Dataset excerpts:
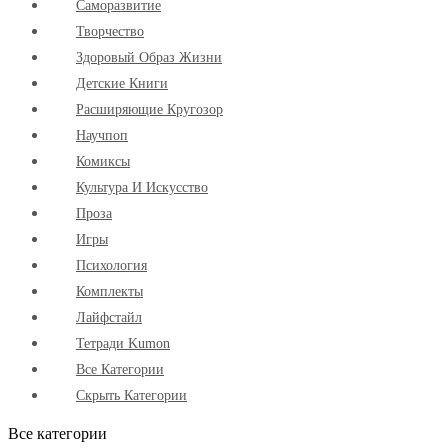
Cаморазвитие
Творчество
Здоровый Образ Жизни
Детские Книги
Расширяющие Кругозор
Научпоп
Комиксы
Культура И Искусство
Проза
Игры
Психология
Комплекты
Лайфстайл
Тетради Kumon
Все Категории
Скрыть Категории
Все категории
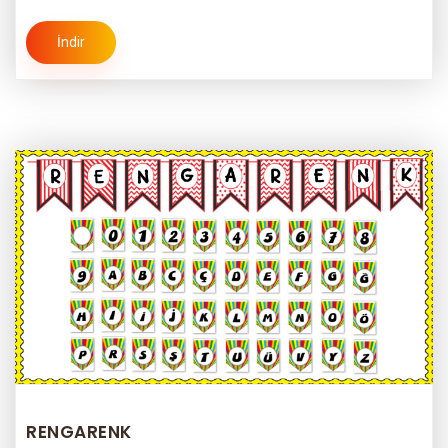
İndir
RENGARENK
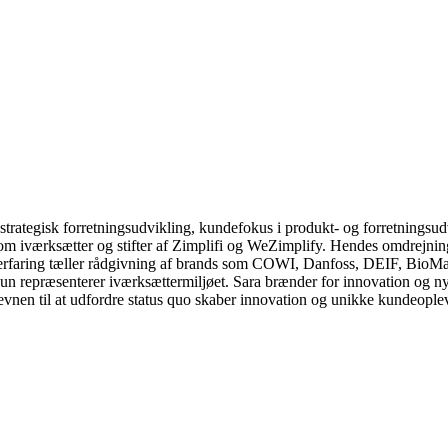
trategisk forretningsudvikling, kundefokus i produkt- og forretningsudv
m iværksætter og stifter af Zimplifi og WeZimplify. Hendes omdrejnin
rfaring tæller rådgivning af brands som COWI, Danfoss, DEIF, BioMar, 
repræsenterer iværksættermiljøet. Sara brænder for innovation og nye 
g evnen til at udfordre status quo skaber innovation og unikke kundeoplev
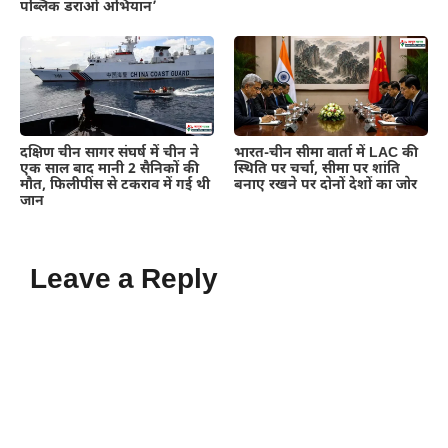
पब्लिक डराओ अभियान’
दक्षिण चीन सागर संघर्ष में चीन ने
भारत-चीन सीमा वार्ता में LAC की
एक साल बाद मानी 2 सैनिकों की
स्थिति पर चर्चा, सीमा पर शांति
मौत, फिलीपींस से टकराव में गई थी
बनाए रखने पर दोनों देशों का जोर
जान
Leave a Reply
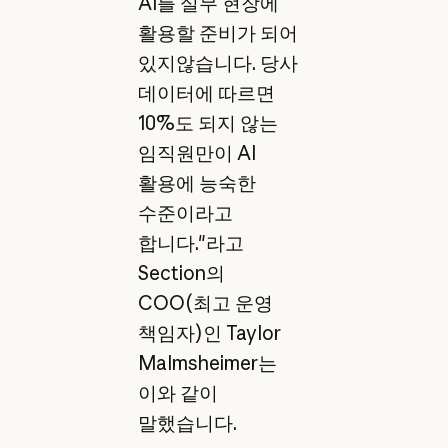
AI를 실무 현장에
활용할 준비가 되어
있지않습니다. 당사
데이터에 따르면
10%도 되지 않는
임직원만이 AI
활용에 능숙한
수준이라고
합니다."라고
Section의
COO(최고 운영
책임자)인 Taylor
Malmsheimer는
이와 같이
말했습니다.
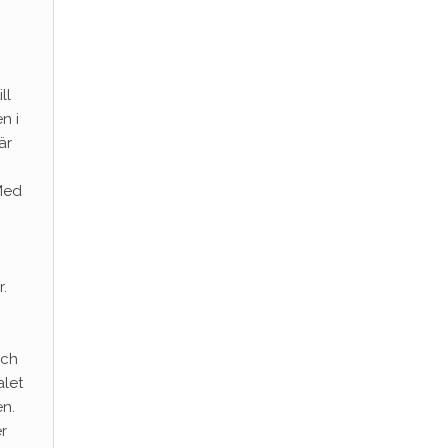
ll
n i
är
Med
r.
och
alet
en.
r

==

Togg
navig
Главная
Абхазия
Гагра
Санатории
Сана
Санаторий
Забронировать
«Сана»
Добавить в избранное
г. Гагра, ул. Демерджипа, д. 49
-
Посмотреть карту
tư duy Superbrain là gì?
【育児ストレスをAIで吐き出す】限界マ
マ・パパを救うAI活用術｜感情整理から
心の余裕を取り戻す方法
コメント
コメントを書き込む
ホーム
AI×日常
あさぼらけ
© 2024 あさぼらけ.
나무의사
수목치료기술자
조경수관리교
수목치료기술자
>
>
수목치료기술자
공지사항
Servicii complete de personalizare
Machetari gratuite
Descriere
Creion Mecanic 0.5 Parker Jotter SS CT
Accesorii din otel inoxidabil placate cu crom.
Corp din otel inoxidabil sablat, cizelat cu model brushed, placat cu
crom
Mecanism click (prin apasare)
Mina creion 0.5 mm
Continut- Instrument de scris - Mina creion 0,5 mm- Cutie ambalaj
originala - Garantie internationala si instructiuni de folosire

▶ **Your task**: Check each line above for the word "Mina", and copy the lines where it appears.

▶ **Task answer**:
Mina creion 0.5 mm
Continut- Instrument de scris - Mina creion 0,5 mm- Cutie ambalaj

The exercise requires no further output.